This task calls for copying every line of the records that includes the word "Nutzung".

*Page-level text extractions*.
*** Block opens ***

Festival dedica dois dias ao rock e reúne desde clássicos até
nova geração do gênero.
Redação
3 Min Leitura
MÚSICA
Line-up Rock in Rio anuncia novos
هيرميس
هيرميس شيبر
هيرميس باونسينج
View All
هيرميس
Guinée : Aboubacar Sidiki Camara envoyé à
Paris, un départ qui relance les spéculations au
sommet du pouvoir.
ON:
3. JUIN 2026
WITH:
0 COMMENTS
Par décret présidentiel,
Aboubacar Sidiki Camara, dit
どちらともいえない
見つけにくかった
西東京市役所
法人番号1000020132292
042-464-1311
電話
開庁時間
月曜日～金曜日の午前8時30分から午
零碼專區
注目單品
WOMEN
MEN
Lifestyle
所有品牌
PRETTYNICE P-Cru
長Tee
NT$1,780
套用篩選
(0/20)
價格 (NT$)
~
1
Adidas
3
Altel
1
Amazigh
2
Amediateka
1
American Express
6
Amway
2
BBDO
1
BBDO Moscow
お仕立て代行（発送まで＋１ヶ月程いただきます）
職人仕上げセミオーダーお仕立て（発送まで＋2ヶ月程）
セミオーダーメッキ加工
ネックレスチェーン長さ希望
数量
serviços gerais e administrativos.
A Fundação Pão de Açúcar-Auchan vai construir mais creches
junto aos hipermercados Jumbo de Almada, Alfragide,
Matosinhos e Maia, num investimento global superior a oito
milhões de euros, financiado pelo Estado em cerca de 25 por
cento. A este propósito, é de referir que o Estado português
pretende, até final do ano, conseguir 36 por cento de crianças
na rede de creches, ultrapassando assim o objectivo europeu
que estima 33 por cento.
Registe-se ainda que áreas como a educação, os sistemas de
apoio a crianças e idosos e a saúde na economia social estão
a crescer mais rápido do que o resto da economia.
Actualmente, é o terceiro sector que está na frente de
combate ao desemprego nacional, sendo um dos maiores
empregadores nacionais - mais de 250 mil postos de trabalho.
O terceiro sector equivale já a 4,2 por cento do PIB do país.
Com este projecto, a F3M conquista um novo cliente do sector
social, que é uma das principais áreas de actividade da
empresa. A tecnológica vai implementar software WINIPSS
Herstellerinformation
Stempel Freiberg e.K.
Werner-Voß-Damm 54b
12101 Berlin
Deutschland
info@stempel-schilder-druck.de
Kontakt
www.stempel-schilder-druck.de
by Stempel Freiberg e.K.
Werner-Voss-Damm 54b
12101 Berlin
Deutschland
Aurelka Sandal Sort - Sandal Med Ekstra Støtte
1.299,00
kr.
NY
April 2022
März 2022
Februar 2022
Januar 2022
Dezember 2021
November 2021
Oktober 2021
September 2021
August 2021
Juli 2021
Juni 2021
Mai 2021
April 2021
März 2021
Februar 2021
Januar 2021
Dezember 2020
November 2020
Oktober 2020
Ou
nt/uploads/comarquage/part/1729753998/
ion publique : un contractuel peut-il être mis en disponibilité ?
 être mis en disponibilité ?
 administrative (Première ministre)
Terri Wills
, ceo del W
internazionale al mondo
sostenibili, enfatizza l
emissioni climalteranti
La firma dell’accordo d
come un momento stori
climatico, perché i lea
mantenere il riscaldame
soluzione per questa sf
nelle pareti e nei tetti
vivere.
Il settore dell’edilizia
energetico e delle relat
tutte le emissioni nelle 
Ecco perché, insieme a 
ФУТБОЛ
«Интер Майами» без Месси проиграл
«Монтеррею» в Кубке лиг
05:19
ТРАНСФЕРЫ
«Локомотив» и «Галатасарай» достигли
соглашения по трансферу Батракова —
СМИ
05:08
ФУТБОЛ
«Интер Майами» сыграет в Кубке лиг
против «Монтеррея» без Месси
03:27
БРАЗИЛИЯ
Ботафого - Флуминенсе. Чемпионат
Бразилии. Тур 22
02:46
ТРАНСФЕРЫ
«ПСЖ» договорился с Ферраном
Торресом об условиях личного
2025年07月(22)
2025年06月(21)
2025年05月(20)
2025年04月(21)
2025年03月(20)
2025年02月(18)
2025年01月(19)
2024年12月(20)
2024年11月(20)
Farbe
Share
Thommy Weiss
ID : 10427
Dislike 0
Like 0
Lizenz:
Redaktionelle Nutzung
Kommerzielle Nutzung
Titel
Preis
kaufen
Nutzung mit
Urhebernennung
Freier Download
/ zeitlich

*** Block closes ***

*Your response*.
Redaktionelle Nutzung
Kommerzielle Nutzung
Nutzung mit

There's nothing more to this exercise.